I had phone meeting with a potential new customer last Thursday and the customer said that he was watching the news about a lunatic who crashed a plane into the IRS building. The news didn’t hit the place I was working at yet so I didn’t know what was going on. But as we talked about the news, it reminded me of 9-11, plane crashing into Pentagon. Plane crashing into a building—yep, it definitely reminds you of the threats out there. Eventually we talked business and ended our call and I went about my day.

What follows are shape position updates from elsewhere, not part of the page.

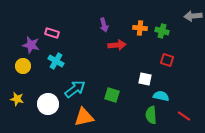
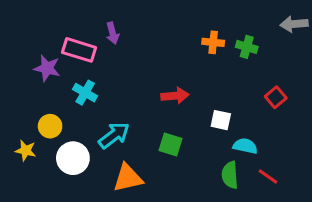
purple arrow: (104, 25) -> (113, 33), moved
pink rectangle: (52, 33) -> (79, 50), size x1.5
red arrow: (117, 45) -> (175, 96), moved
red square: (167, 60) -> (276, 97), moved, turned 32
yellow circle: (23, 66) -> (50, 126), moved
red line: (184, 116) -> (268, 176), moved

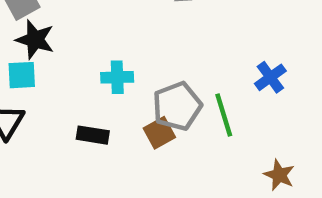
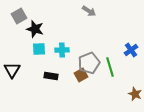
black star: (35, 40) -> (35, 29), moved
cyan square: (22, 75) -> (39, 49), moved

I’m not sure if the crash took out IT resources (such as servers) for the IRS. I couldn’t help but think, “If the crash took out IRS servers, were they able to recover in a timely fashion”? Yeah I know it’s geeky and nerdy to be thinking about these things but I’m an IT pro—I can’t help but ponder these things! 🙂
Every IT resource—infrastructure and systems alike—should have a disaster/recovery plan. Within government agencies, they like to call this Continuity of Operations Planning or COOP. COOP is pretty comprehensive and includes not just how to recover IT but also how management succession, crisis procedures, etc. If you are part of IT and you get detailed to participate in COOP planning, most of your contributions to this COOP plan will revolve around recovering IT assets such as servers, applications, databases, and the like,
I can’t remember how many times I’ve seen network and DB administrators claim “yeah we have backups” and when disaster comes, the backups were no good and couldn’t be restored! What good is that??! What the hell is that?? See, it’s not enough that you are backing up data and applications; you must also rehearse recovery procedures using the capture back-ups so that you can confidently report to your management, “Yes, we have backups and can recover in the event of a disaster.”

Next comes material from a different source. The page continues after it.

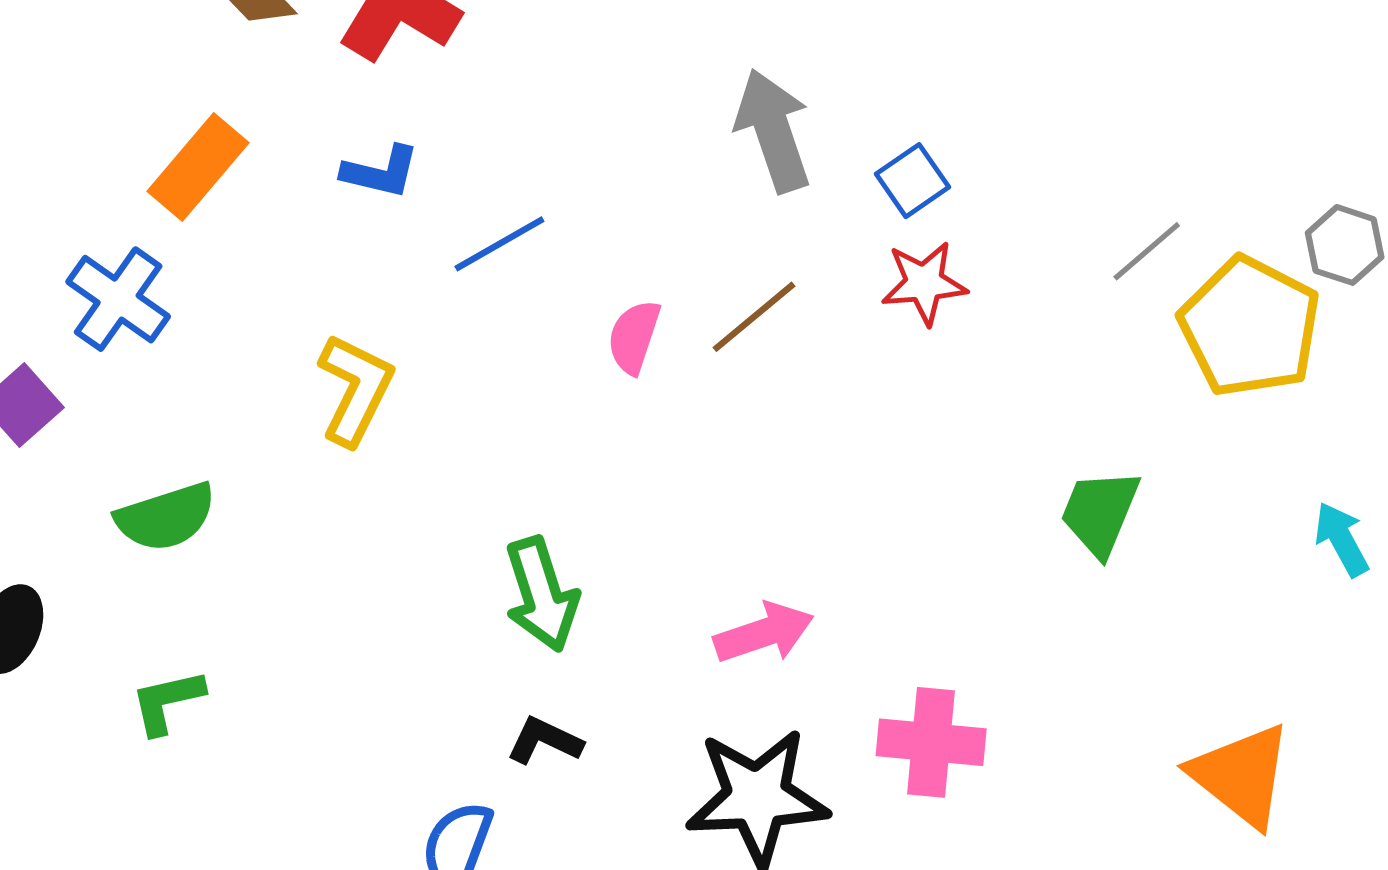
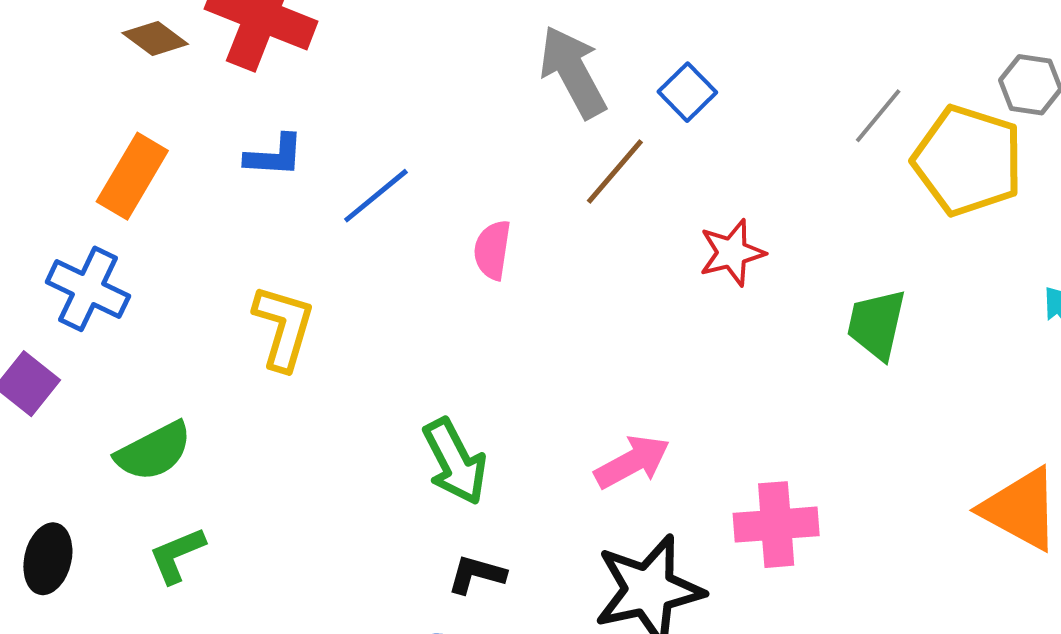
red star: (924, 283) -> (732, 253), moved
brown line: (754, 317) -> (615, 171), moved
green L-shape: (167, 702) -> (177, 555), moved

In the SharePoint world, it’s not enough that you are backing up content and configuration databases—you should rehearse recovery procedures from time to time. How do you know you can recover a toasted SharePoint farm configuration if you’ve never rehearsed it and seen with your own two eyes that your backups are good? You must test your recovery procedures.

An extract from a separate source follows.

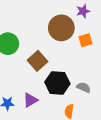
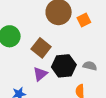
purple triangle: (30, 100) -> (40, 74), moved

How often should you backup and test recovery procedures? Well, one can probably write a dedicated Web site just on the topic of disaster-recovery (just google it and there are tons). So, without having to discuss this too much, as a general guide I like to follow, the more critical your systems, the more backups and test-recovery procedures you should do. For less-critical apps, your frequency doesn’t have to be as extensive (the important thing is you do it). Just as an example, for critical apps—daily full back-ups with incremental back-ups during the day and test recovery procedures every 2 weeks. The “least frequent” backup schedule I’ve ever done for a “non-critical” app is bi-weekly full backups and test recoveries every 3 months.
The point is, you must backup and be ready to recover when disaster strikes. Nine years ago, the terrorists attacked WTC and the Pentagon. Last week, some lunatic had a personal grudge against the government. Who knows, maybe this week, some admin at your office spills some latte on your production server and toasts mission-critical apps. Whatever the disaster may be, be ready.